Die in verfahrensrechtlicher Hinsicht nicht zu beanstandende sofortige Beschwerde des Beklagten, mit der er sich gegen den angefochtenen Beschluss wendet, soweit die Prozesskostenhilfe versagt wurde, hatte in der Sache keinen Erfolg.
Der Kläger ist nach §§ 1601, 1602 BGB verpflichtet, dem Beklagten Kindesunterhalt zu gewähren. Das Maß des zu gewährenden Unterhalts bestimmt sich gem. § 1610 BGB nach der Lebensstellung des Bedürftigen. Da Kinder, solange sie – wie der Beklagte – zwar volljährig sind, aber sich noch in Ausbildung befinden und im Haushalt eines Elternteils wohnen, keine eigene Lebensstellung haben, richtet sich ihr Unterhaltsbedarf grundsätzlich nach den Lebensverhältnissen der Eltern. Zutreffend ist das AG davon ausgegangen, dass für die Ermittlung des Bedarfs des Beklagten allein von dem Einkommen des Klägers auszugehen ist. Zwar ist für die Bedarfsbemessung des volljährigen Kindes in der Berufsausbildung, das noch im Haushalt eines Elternteils lebt – wie vorliegend der Beklagte im Haushalt seiner Mutter –, grundsätzlich das Einkommen beider Elternteile maßgebend. Liegt jedoch das Einkommen des einen Elternteils unter dem Selbstbehalt, ist allein auf das Einkommen des leistungsfähigen Elternteils abzustellen (vgl. Palandt/Diederichsen, BGB, 62. Aufl., § 1610 Rz. 5; OLG Schleswig FamRZ 2000, 1245 [1246]; OLG Braunschweig v. 9.5.2000 – 2 UF 9/00, FamRZ 2000, 1246; OLG Celle v. 2.5.2000 – 17 UF 236/99, OLGReport Celle 2000, 281 = FamRZ 2001, 47 [48]; OLG Brandenburg v. 17.12.2001 – 9 WF 186/01, FamRZ 2002, 1216 [1217]). Da das um die berufsbedingten Aufwendungen verminderte monatliche Nettoeinkommen der Mutter des Beklagten unstr. 984,20 Euro beträgt und damit unterhalb des ihr zu belassenden Selbstbehalts von 1.000 Euro (vgl. A Nr. 5 der Düsseldorfer Tabelle, Stand: 1.1.2002) liegt, ist allein das Einkommen des Klägers maßgebend.
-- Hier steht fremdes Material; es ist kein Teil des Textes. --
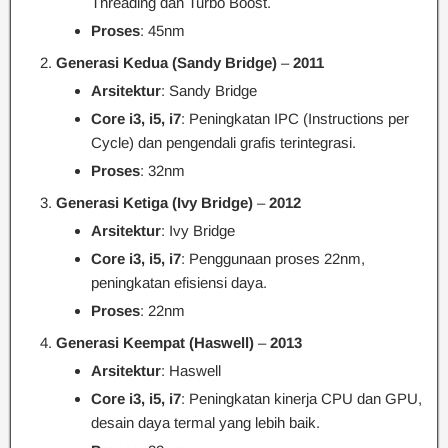
Threading dan Turbo Boost.
Proses
: 45nm
Generasi Kedua (Sandy Bridge)
–
2011
Arsitektur
: Sandy Bridge
Core i3, i5, i7
: Peningkatan IPC (Instructions per
Cycle) dan pengendali grafis terintegrasi.
Proses
: 32nm
Generasi Ketiga (Ivy Bridge)
–
2012
Arsitektur
: Ivy Bridge
Core i3, i5, i7
: Penggunaan proses 22nm,
peningkatan efisiensi daya.
Proses
: 22nm
Generasi Keempat (Haswell)
–
2013
Arsitektur
: Haswell
Core i3, i5, i7
: Peningkatan kinerja CPU dan GPU,
desain daya termal yang lebih baik.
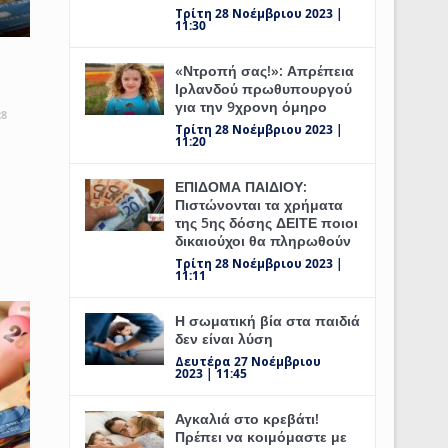
Τρίτη 28 Νοέμβριου 2023 |
11:30
«Ντροπή σας!»: Απρέπεια
Ιρλανδού πρωθυπουργού
για την 9χρονη όμηρο
28
Τρίτη 28 Νοέμβριου 2023 |
11:20
ΕΠΙΔΟΜΑ ΠΑΙΔΙΟΥ:
Πιστώνονται τα χρήματα
της 5ης δόσης ΔΕΙΤΕ ποιοι
δικαιούχοι θα πληρωθούν
Τρίτη 28 Νοέμβριου 2023 |
11:11
Η σωματική βία στα παιδιά
δεν είναι λύση
Δευτέρα 27 Νοέμβριου
2023 | 11:45
Αγκαλιά στο κρεβάτι!
Πρέπει να κοιμόμαστε με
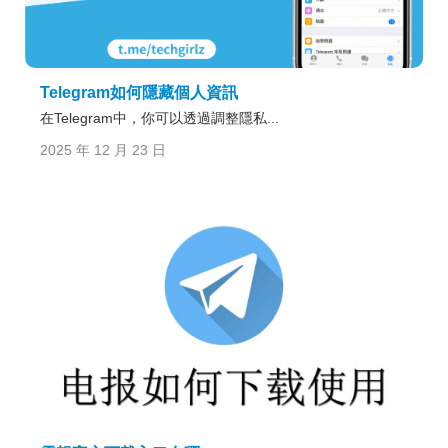
Telegram如何隱藏個人資訊
在Telegram中，你可以透過調整隱私...
2025 年 12 月 23 日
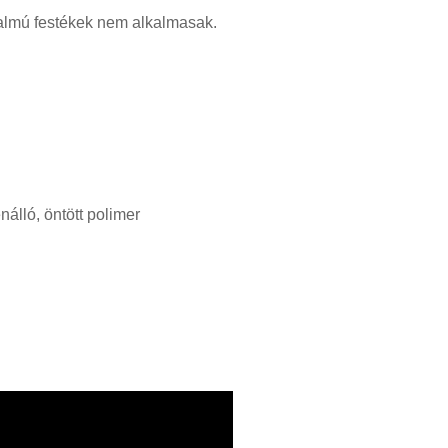
rtalmú festékek nem alkalmasak.
álló, öntött polimer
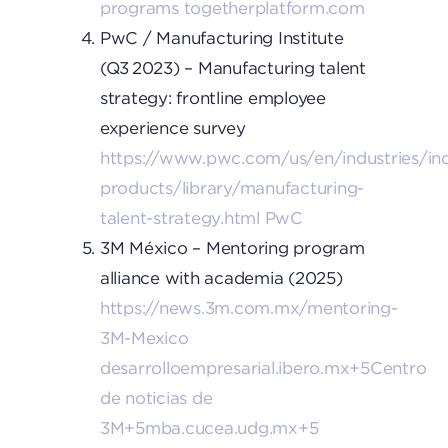
programs
togetherplatform.com
PwC / Manufacturing Institute
(Q3 2023) – Manufacturing talent
strategy: frontline employee
experience survey
https://www.pwc.com/us/en/industries/indu
products/library/manufacturing-
talent-strategy.html
PwC
3M México – Mentoring program
alliance with academia (2025)
https://news.3m.com.mx/mentoring-
3M-Mexico
desarrolloempresarial.ibero.mx+5Centro
de noticias de
3M+5mba.cucea.udg.mx+5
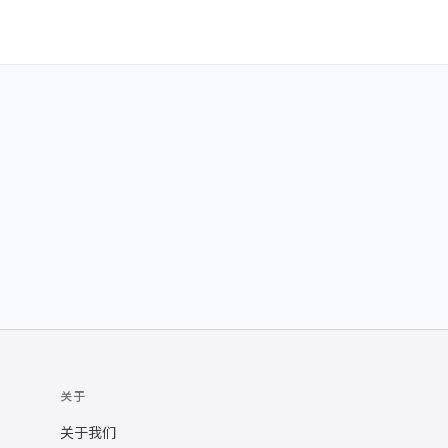
关于
关于我们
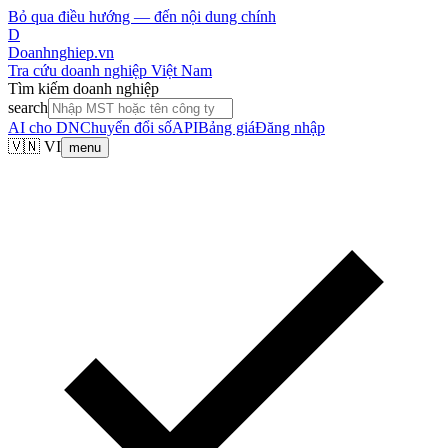
Bỏ qua điều hướng — đến nội dung chính
D
Doanhnghiep.vn
Tra cứu doanh nghiệp Việt Nam
Tìm kiếm doanh nghiệp
search
AI cho DN
Chuyển đổi số
API
Bảng giá
Đăng nhập
🇻🇳 VI
menu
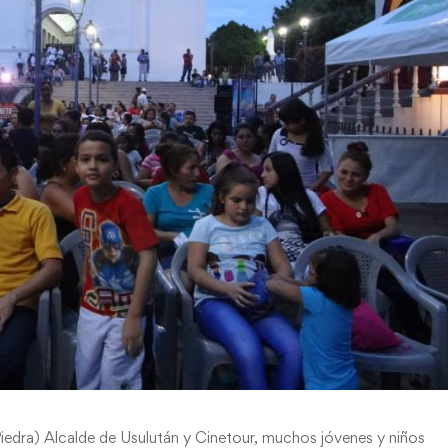
iedra) Alcalde de Usulután y Cinetour, muchos jóvenes y niños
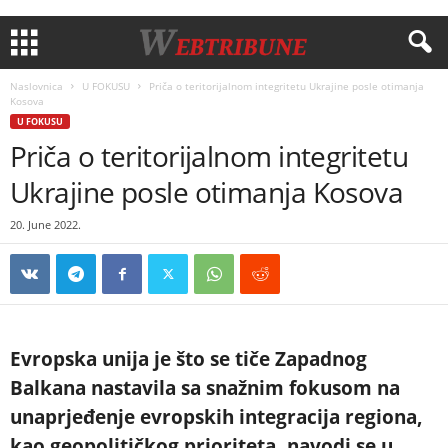
Naslovnica
U FOKUSU
Priča o teritorijalnom integritetu Ukrajine posle otimanja
Kosova
U FOKUSU
Priča o teritorijalnom integritetu
Ukrajine posle otimanja Kosova
20. June 2022.
Evropska unija je što se tiče Zapadnog
Balkana nastavila sa snažnim fokusom na
unaprjeđenje evropskih integracija regiona,
kao geopolitičkog prioriteta, navodi se u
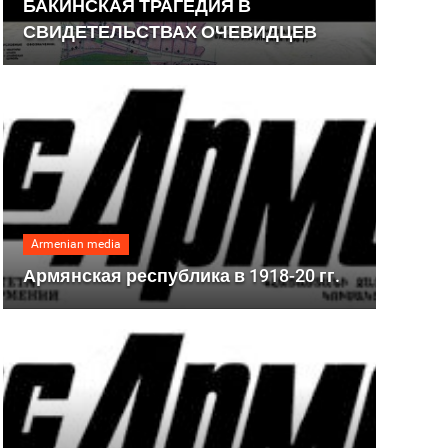
БАКИНСКАЯ ТРАГЕДИЯ В
СВИДЕТЕЛЬСТВАХ ОЧЕВИДЦЕВ
Armenian media
Армянская республика в 1918-20 гг.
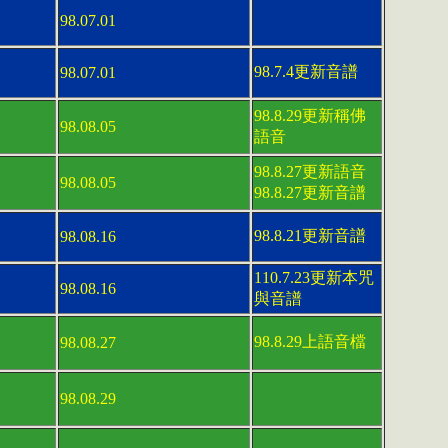
98.07.01
98.7.4更新音譜
98.07.01
98.8.29更新稱佛
98.08.05
語音
98.8.27更新語音
98.08.05
98.8.27更新音譜
98.8.21更新音譜
98.08.16
110.7.23更新本咒
98.08.16
與音譜
98.8.29上語音檔
98.08.27
98.08.29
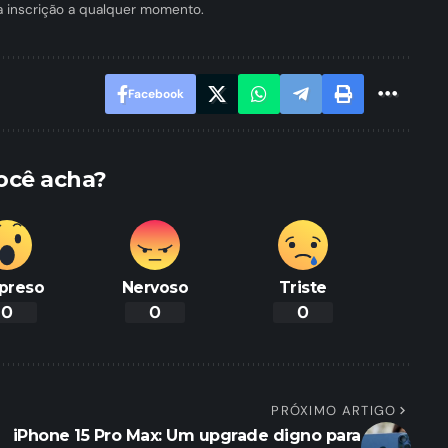
a inscrição a qualquer momento.
Facebook
ocê acha?
preso
Nervoso
Triste
0
0
0
PRÓXIMO ARTIGO
iPhone 15 Pro Max: Um upgrade digno para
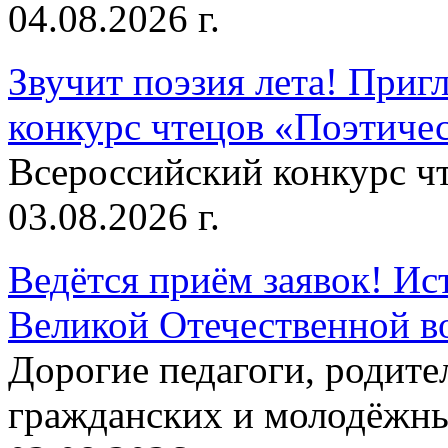
04.08.2026 г.
Звучит поэзия лета! Приг
конкурс чтецов «Поэтическ
Всероссийский конкурс чт
03.08.2026 г.
Ведётся приём заявок! Ис
Великой Отечественной в
Дорогие педагоги, родит
гражданских и молодёжны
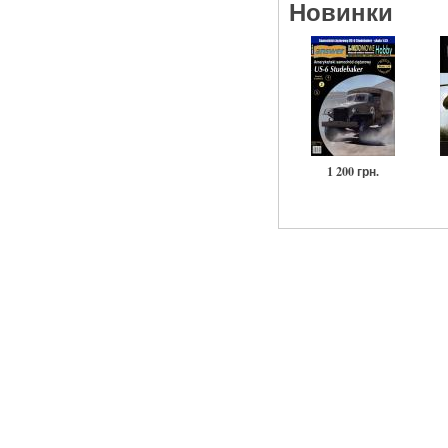
Новинки
1 200 грн.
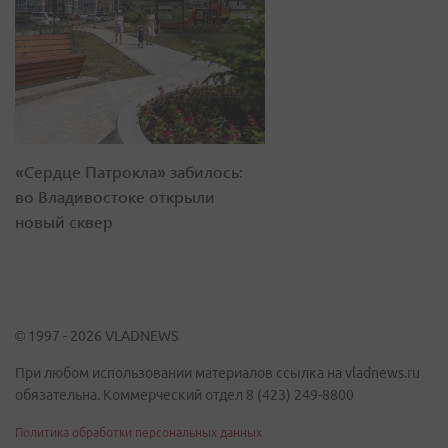
«Сердце Патрокла» забилось:
во Владивостоке открыли
новый сквер
© 1997 - 2026 VLADNEWS
При любом использовании материалов ссылка на vladnews.ru
обязательна. Коммерческий отдел 8 (423) 249-8800
Политика обработки персональных данных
Dieses beträgt nach dem derzeitigen Vorbringen der Parteien ausweislich der Verdienstbescheinigung des Arbeitgebers des Klägers für das Jahr 2002 netto 22.533,07 Euro, was einem durchschnittlichen monatlichen Nettoeinkommen von 1.877,76 Euro entspricht. Abzüglich 5 % berufsbedingter Aufwendungen (93,89 Euro) verbleibt ein zu berücksichtigendes Einkommen des Klägers i.H.v. 1.783,87 Euro. Damit ist der Kläger in die Einkommensgruppe 4 der Düsseldorfer Tabelle (Stand: 1.1.2002) einzuordnen. Im Hinblick darauf, dass er jedoch lediglich einem Kind und seiner zweiten Ehefrau unterhaltsverpflichtet ist, erfolgt eine Höhergruppierung um eine Stufe, somit in die Einkommensgruppe 5. Damit ist von einem Bedarf des Beklagten nach der 4. Altersstufe i.H.v. 399 Euro auszugehen.
Hierauf ist die von dem Beklagten erzielte Ausbildungsvergütung i.H.v. unstr. 359,76 Euro abzgl. einer ausbildungsbedingten Aufwendungspauschale i.H.v. 85 Euro, mithin i.H.v. 274,76 Euro in voller Höhe anzurechnen (vgl. Kalthoener/Büttner/Niepmann, Die Rspr. zur Höhe des Unterhalts, 8. Aufl., Rz. 481; Wendl/Staudigl/Scholz, Das Unterhaltsrecht in der familienrichterlichen Praxis, 5. Aufl., § 2 Rz. 352, 354; OLG Koblenz v. 4.12.1985 – 13 WF 1338/85, FamRZ 1986, 384; Gerhardt/Heintschel/Heinegg/Klein, Handbuch des Fachanwalts Familienrecht, 4. Aufl. 2002, Kap. 6, Rz. 167). Der Umstand, dass das Ausbildungsverhältnis des Beklagten zum 31.7.2003 endet, vermag nicht zu einer anderen Beurteilung zu führen, insb. ist der Beklagte dadurch nicht mit einem minderjährigen Kind gleichzustellen. Vielmehr ist der Beklagte nach Beendigung seiner Ausbildung sogar gehalten, selbst für seinen Unterhalt zu sorgen (vgl. Palandt/Diederichsen, BGB, 62. Aufl., § 1602 Rz. 8, 12).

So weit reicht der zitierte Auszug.